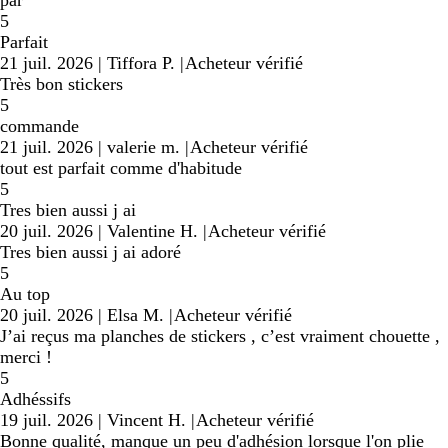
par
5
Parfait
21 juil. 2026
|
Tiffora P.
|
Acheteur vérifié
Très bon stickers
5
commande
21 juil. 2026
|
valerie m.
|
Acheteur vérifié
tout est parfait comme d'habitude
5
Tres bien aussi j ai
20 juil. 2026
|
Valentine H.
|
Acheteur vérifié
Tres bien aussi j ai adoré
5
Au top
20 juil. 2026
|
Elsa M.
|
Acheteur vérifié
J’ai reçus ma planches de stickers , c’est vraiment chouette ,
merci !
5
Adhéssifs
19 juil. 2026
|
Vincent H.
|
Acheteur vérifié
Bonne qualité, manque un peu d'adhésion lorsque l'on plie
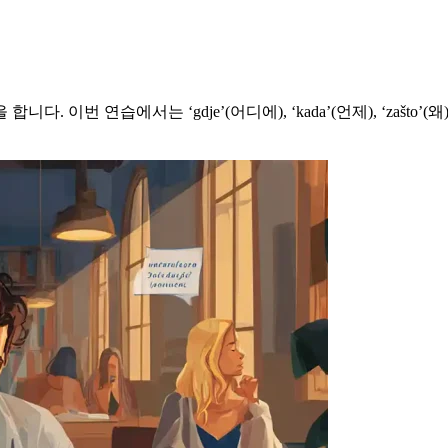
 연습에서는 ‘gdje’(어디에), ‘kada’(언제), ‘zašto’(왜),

* * *

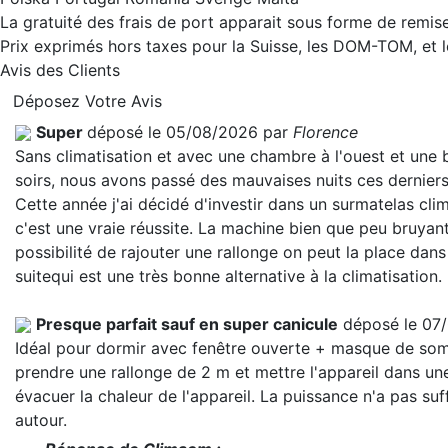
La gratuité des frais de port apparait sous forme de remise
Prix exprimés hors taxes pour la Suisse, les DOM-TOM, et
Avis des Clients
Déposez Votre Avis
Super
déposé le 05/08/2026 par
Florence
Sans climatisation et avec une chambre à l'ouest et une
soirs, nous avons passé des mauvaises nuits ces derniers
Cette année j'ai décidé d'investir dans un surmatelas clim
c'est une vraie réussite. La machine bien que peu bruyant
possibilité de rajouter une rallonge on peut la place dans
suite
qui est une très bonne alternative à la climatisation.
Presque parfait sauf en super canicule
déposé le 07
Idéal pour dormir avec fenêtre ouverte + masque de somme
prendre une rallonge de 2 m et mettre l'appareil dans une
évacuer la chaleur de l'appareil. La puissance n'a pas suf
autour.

==

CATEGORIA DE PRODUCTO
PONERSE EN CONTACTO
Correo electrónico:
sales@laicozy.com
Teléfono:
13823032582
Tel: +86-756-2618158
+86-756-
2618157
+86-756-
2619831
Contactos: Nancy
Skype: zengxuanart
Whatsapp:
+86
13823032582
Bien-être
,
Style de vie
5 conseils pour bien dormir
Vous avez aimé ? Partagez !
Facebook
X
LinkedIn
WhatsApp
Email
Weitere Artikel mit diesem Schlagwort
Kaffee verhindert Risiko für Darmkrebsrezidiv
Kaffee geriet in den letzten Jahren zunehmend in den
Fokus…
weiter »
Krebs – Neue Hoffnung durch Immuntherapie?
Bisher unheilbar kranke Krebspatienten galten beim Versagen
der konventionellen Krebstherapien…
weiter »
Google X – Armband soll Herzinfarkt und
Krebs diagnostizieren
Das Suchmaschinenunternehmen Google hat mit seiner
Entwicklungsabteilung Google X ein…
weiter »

▶ Problem to solve: In the entries above, find each line with the word "dans" and show it.

▶ Task result:
Cette année j'ai décidé d'investir dans un surmatelas clim
possibilité de rajouter une rallonge on peut la place dans
prendre une rallonge de 2 m et mettre l'appareil dans une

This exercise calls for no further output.